LOS ANGELES, Calif. -- This year’s Los Angeles Fleet Week marked the third iteration of the annual event. It kicked off as the Marines and Sailors of I Marine Expeditionary Force and local responders hosted a Humanitarian Assistance and Disaster Relief (HADR) village in downtown Los Angeles from August 28-29, 2018.
The village showcased the capabilities available in the event all emergency response resources are exhausted in a Defense Support of Civil Authorities (DSCA)-level disaster.
Following the HADR village, the Marine Corps assets on display were transported to the Port of San Pedro for the remainder of LA Fleet Week lasting throughout Labor Day.
“I didn’t know much about the military, but now I do just because all the different demonstrations here gives us an insight of what you guys do,” said Sarin Keshishian, an LA Fleet Week attendee.
The Marine Corps had on display assets used by Explosive Ordnance Disposal (EOD) teams, which included a 310 SUG-V robot and bomb suits. Other assets included the capabilities of a Shock Trauma Platoon (STP) as well as various military equipment such as the M777 Howitzer, a Light Armored Vehicle, humvee, Lightweight Water Purification System (LWPS), various weapon systems, military working dogs and an AH-1Z Viper.
When Marines were not at the static displays, they participated in many events in the community such as volunteering at the Ronald McDonald House, Habitat for Humanity and the “Swing Peedro” Downtown Dance Party.
While the Marine Corps’ motto “The Few, The Proud” rings true across the service, its diversity is what makes it the well functioning organization it is. Most Marines come from various walks of life and backgrounds, however, for some, participating in LA Fleet Week was coming back home.

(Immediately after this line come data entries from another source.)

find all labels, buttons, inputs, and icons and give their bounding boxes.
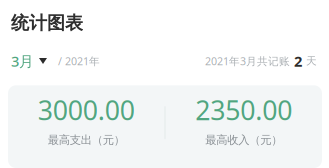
staticText: 统计图表 [11,12,83,34]
staticText: 2350.00 [195,92,292,128]
staticText: 最高收入（元） [205,133,282,147]
button[interactable]: 3月 [11,51,58,71]
button[interactable]: 3000.00 [8,92,164,147]
staticText: 2 [290,51,306,71]
staticText: 天 [306,54,317,68]
button[interactable]: 2350.00 [166,92,322,147]
staticText: 3月 [11,51,34,71]
staticText: 3000.00 [38,92,135,128]
staticText: 最高支出（元） [48,133,125,147]
staticText: / 2021年 [58,54,100,68]
staticText: 2021年3月共记账 [205,54,290,68]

At least that was the case for Lance Cpl. Raymond Guerra who is a native of Los Angeles; he enlisted in the Marine Corps out of LA and is currently serving as a motor transportation operator with Combat Logistics Battalion 15. For him, participating in Fleet Week was an opportunity to come home and interact with the local citizens of LA.
“People don’t necessarily go on their day-to-day basis understanding what we do in the military, let alone in the Marine Corps,” said Guerra. He added that this was a cool way to really interact with the people.
Los Angeles Fleet Week provides an opportunity for the Marine Corps and Navy to demonstrate the quality of its personnel to the citizens of San Pedro, Los Angeles and the surrounding areas.
“A part of joining the Marine Corps and any other branch of service is giving back to our communities and being a citizen of the nation,” said 1st Lt. Kurt Payne, a logistics officer with 1st Transportation Battalion, 1st Marine Logistics Group. “To us, service isn’t just a job that we do while we are at work, it is also important for us to be engaged with the community on our off time.”
I Marine Expeditionary Force provides the Marine Corps a globally responsive, expeditionary, and fully scalable Marine Air Ground Task Force (MAGTF), capable of generating, deploying, and employing ready forces and formations for crisis response, forward presence, major combat operations, and campaigns.